[Opening DATASET ENTRIES section]

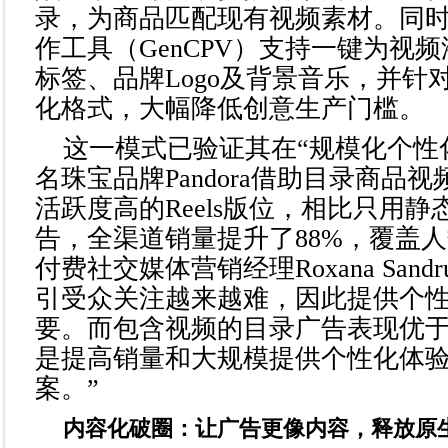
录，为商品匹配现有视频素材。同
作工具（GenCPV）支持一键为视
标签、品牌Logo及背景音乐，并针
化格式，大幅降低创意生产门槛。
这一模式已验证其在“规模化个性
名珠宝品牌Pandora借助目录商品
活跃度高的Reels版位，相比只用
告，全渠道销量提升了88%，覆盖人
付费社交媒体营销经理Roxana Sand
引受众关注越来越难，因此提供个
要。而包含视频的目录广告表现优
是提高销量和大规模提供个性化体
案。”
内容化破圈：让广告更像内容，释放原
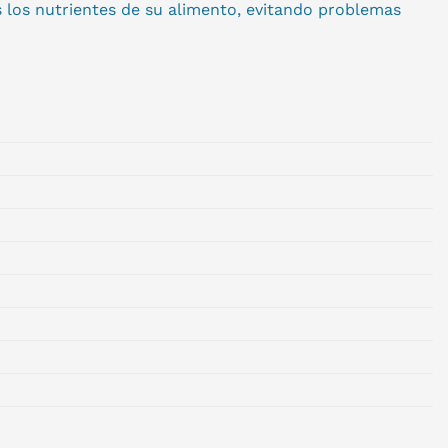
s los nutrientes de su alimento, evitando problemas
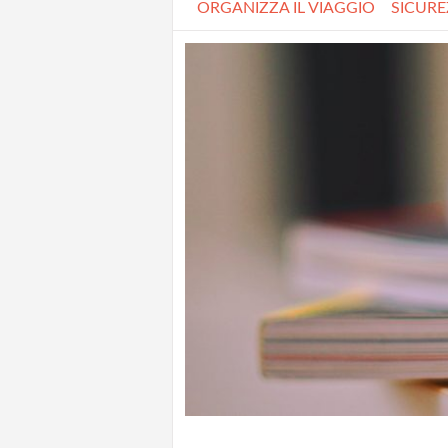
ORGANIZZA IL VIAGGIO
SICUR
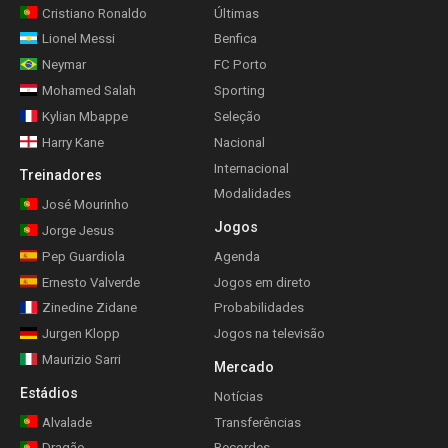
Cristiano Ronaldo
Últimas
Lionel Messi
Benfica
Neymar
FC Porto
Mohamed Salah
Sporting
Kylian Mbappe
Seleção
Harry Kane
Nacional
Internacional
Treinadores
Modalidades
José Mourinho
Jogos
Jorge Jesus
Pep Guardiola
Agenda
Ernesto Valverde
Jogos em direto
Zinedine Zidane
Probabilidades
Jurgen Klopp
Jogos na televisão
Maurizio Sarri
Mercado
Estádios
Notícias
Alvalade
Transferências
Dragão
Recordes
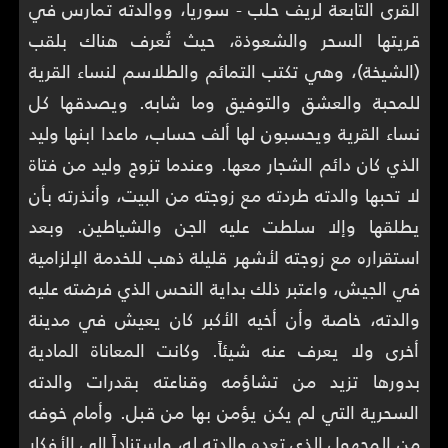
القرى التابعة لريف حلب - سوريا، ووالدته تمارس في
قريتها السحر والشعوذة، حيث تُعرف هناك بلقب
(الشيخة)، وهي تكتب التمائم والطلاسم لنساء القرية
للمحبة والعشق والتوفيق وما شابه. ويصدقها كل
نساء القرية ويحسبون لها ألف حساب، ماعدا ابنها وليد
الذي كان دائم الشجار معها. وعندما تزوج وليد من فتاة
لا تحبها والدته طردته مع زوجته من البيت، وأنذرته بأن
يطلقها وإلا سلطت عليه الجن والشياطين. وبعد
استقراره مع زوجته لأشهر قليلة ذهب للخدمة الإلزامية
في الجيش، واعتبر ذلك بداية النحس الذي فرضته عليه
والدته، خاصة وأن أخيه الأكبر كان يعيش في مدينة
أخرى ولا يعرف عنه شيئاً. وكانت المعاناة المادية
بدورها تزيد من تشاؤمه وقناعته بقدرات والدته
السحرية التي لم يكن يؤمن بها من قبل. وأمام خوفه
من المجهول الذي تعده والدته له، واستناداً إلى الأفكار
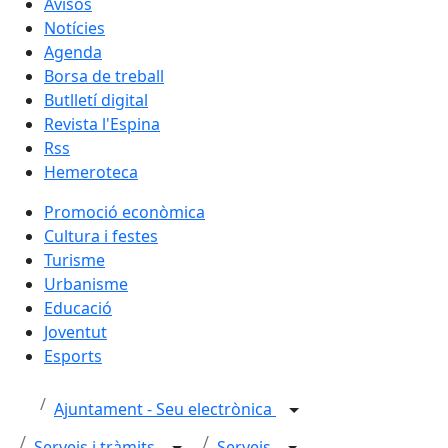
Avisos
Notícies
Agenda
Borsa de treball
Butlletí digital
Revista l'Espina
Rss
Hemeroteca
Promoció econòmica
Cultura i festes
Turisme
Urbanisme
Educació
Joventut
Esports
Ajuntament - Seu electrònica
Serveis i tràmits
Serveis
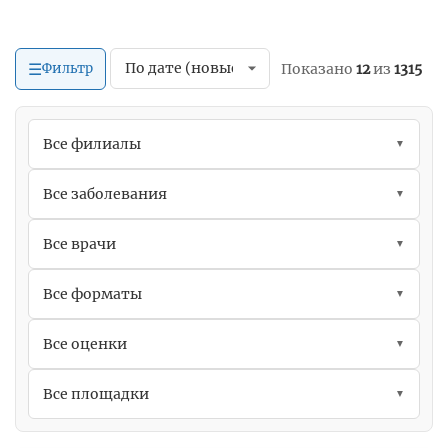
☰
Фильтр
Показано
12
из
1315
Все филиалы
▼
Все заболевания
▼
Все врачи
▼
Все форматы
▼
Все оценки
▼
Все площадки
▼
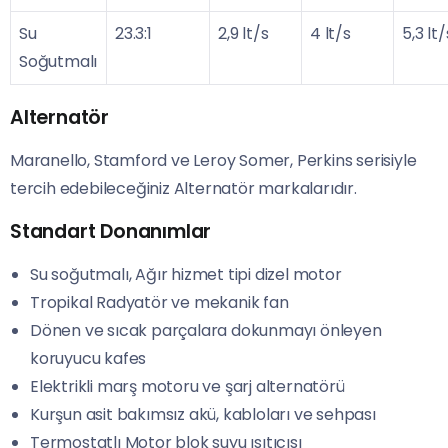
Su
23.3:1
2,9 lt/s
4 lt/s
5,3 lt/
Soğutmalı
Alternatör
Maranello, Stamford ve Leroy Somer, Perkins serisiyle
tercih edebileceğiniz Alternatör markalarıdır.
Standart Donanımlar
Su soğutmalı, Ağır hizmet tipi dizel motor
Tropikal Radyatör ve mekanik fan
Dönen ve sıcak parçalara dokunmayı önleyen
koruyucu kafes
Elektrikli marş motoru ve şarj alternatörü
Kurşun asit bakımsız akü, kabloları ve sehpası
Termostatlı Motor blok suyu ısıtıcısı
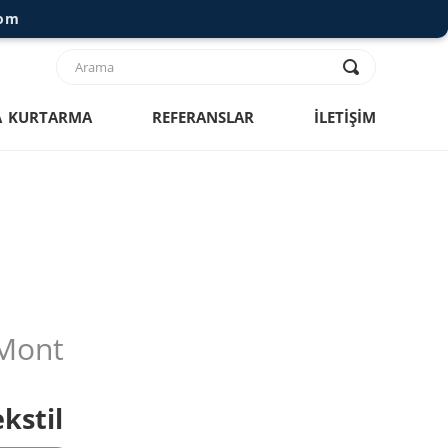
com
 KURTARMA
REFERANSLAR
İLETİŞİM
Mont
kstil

[Closing DATASET ENTRIES section]
[Opening DATASET ENTRIES section]

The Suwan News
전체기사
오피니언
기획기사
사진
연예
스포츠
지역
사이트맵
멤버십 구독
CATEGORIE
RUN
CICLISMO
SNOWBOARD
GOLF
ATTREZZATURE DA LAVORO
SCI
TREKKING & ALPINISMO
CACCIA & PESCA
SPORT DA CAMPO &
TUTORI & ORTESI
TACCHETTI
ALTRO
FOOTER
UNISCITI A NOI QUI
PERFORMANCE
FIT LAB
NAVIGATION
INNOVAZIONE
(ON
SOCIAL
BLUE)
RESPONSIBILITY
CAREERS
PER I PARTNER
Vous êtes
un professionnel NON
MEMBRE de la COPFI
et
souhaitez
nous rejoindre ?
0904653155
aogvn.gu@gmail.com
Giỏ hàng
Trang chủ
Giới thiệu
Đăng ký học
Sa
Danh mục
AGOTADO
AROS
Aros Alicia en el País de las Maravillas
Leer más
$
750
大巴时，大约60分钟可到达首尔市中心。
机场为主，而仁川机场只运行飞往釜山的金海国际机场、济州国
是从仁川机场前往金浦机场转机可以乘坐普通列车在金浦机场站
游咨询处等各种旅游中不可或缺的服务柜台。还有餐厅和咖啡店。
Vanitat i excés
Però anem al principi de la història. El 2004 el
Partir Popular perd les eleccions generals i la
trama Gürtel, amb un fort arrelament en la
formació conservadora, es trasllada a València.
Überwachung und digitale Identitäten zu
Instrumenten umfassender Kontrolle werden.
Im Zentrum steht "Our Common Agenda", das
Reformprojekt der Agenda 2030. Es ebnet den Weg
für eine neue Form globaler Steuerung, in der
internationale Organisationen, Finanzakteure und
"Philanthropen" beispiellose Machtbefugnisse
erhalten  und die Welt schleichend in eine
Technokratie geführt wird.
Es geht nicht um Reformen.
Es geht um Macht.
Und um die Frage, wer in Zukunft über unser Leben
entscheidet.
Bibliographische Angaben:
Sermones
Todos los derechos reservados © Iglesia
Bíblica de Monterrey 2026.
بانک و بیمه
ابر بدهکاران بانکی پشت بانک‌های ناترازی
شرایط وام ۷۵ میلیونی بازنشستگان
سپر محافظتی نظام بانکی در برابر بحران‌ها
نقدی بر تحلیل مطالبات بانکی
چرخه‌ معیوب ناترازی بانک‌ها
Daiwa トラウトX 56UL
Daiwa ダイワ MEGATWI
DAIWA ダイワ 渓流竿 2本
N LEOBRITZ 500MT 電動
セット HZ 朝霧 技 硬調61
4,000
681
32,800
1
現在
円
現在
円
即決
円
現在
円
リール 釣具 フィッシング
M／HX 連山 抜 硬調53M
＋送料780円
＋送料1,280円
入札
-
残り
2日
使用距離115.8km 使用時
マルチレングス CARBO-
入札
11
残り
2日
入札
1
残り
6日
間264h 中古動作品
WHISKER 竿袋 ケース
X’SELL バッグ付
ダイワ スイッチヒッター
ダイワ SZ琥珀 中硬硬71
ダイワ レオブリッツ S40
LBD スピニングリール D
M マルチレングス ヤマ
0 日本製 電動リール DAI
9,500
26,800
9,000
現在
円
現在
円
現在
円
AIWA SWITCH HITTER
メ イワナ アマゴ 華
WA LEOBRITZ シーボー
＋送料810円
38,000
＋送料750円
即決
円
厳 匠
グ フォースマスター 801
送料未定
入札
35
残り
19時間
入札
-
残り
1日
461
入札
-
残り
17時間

[Closing DATASET ENTRIES section]
[Opening DATASET ENTRIES section]

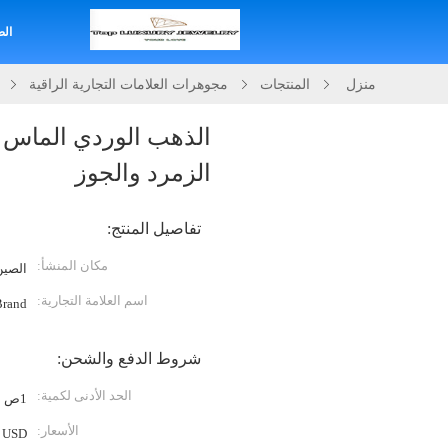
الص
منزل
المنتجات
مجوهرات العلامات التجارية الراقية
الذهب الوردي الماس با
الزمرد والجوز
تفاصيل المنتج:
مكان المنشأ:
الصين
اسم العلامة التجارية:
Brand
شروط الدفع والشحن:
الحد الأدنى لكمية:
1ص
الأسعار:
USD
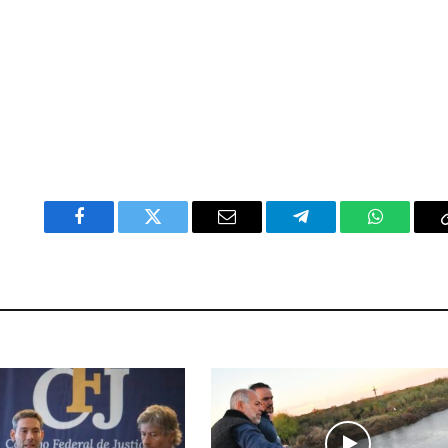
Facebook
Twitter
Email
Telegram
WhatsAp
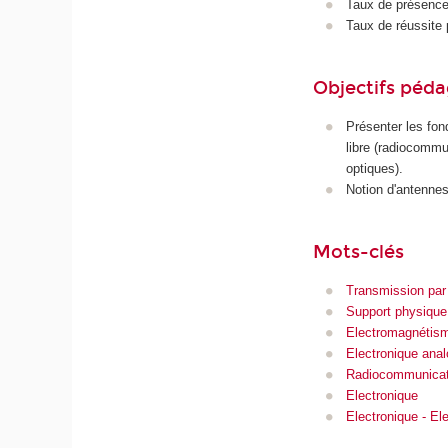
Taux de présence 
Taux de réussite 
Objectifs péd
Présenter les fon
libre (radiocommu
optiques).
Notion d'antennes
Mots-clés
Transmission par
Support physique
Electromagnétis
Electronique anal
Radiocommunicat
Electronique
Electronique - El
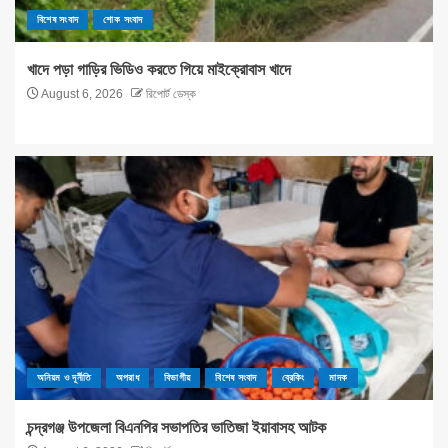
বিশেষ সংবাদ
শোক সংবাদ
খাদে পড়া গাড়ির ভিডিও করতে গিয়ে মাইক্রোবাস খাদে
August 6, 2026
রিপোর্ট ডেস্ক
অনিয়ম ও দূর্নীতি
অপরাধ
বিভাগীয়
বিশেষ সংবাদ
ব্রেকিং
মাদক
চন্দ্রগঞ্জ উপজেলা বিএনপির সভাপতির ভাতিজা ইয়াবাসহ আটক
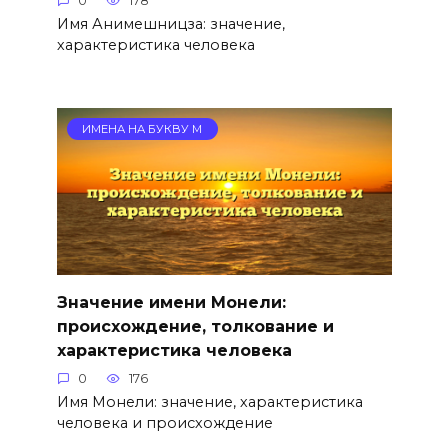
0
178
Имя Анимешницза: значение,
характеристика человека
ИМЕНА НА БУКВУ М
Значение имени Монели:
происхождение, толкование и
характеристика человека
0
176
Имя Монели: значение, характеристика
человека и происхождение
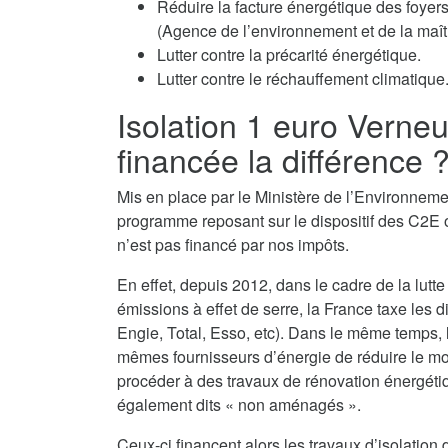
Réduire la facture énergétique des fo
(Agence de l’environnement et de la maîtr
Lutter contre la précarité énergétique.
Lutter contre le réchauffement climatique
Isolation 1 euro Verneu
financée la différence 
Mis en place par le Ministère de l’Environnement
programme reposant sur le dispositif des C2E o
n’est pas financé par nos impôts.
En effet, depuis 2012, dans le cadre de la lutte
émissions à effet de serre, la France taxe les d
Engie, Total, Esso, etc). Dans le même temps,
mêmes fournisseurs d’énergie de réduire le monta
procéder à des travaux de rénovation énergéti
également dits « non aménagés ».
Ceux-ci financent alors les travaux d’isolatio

[Closing DATASET ENTRIES section]

Count how many lines of the entries contain the word "Монели", and respond with that count only.

2